Вот молодой лысый журналист Павел. Он сидит в скучном московском автозаке, куда попал за скучный московский пикет в защиту лысого журналиста Ильи, попавшего в скучный московский изолятор за скучный московский пикет в защиту лысого администратора оппозиционного паблика, обвиняемого в изготовлении порнографии с целью шантажа. Давайте спросим у журналиста Павла, как он себя чувствует:

- Это как нацистские концлагеря, - говорит нам убеждённо Павел, - у меня отобрали телефон. Мне уже четверть часа не дают ни с кем связаться и не везут в отделение, это ползучий холокост. Мы в своей собственной стране являемся жертвами ползучего импотентого рейха, снимайте меня, я Павел.

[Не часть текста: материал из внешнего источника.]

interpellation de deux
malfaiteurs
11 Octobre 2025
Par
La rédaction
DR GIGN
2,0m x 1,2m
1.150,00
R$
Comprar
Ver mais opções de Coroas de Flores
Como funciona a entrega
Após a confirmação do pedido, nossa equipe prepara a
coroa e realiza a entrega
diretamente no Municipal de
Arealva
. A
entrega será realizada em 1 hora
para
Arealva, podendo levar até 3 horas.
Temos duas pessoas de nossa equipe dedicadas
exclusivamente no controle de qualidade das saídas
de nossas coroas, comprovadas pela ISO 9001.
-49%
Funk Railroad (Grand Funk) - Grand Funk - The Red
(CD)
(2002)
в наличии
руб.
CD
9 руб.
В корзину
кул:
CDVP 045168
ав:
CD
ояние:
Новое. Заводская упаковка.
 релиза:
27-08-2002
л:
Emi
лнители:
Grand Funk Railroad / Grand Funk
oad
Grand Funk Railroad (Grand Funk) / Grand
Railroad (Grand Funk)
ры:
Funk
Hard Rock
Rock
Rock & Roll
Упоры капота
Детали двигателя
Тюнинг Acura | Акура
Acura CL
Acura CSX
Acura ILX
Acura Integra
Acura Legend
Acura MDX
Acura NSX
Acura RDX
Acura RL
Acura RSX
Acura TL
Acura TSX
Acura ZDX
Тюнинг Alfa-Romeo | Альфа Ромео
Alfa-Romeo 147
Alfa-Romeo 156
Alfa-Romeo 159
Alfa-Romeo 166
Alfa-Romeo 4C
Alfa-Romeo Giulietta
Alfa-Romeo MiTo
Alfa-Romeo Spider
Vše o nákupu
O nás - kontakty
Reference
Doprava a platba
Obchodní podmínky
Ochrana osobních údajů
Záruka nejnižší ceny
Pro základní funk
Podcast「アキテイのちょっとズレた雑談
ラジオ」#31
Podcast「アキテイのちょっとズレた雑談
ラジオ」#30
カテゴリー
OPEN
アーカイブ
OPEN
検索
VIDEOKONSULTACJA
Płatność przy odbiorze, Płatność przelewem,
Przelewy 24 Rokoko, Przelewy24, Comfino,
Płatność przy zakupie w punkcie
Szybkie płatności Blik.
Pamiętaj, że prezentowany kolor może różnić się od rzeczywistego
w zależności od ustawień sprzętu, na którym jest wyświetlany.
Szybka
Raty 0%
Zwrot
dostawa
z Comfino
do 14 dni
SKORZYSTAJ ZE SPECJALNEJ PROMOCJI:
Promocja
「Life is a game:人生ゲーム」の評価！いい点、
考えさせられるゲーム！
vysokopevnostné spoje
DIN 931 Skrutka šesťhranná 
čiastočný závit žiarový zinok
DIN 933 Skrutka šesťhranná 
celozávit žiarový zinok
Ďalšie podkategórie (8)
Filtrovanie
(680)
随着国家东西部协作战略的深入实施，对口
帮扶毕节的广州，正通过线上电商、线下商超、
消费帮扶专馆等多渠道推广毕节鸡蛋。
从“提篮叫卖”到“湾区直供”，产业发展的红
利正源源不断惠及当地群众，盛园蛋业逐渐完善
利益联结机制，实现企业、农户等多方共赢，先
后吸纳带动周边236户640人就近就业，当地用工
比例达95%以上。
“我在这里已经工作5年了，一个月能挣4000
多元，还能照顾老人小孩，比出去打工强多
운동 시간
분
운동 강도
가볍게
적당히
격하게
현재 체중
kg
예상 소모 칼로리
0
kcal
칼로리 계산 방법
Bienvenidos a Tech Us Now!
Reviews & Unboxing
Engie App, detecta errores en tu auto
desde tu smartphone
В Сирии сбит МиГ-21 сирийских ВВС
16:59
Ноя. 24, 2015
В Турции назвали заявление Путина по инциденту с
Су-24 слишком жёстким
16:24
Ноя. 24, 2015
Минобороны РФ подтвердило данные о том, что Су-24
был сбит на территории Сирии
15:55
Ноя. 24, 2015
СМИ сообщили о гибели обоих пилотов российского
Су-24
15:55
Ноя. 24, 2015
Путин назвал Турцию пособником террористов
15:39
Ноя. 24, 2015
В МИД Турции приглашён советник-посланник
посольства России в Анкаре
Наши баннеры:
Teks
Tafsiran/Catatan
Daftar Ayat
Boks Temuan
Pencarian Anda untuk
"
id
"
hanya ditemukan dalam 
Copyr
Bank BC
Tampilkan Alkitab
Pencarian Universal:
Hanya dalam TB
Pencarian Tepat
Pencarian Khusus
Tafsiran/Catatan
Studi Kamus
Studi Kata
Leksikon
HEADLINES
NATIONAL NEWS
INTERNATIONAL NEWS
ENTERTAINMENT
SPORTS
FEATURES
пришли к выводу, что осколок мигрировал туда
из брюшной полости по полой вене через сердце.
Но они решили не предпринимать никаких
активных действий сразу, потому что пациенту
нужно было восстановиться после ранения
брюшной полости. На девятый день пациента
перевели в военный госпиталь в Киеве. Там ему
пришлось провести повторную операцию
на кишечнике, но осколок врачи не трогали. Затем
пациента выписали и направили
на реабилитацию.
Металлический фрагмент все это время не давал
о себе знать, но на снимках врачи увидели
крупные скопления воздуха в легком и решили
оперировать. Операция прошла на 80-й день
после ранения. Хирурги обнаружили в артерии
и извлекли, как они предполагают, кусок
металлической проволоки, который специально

Вот авторка Бася. Ей 35, у неё каре с начинающейся проседью, большие очки и проклёвывающиеся от постоянной гримаски мощины вокруг рта. Бася имеет высшее образование, должность научной редакторки в журнале «Ёж, насилующий самописцы» и небольшой грант от фонда «Распахнутый мир», из-за чего ей навязывают статус иностранного агента.

Спросим у Баси, каково ей.

- В своей стране я чувствую себя негром в Америке, на шею которого давит ментовское колено. - говорит Бася, уютней устраиваясь на диване перед компом, поджимая ноги в смешных вязаных носках с депрессивными белками и отхлёбывая винишко. - Мы рабы в собственной стране. Я не могу дышать.

 

А вот тучный, похожий на небольшого кабанчика политолог Митя. Мите пятьдесят шесть, недавно он остался без работы и без любовницы (его сократили с должности в престижном журнале о жизни богатых, а её не сократили), и поэтому Митя бреется всё реже, а за очками его стёкол понемногу начинают плясать весёлые зайчики безумия.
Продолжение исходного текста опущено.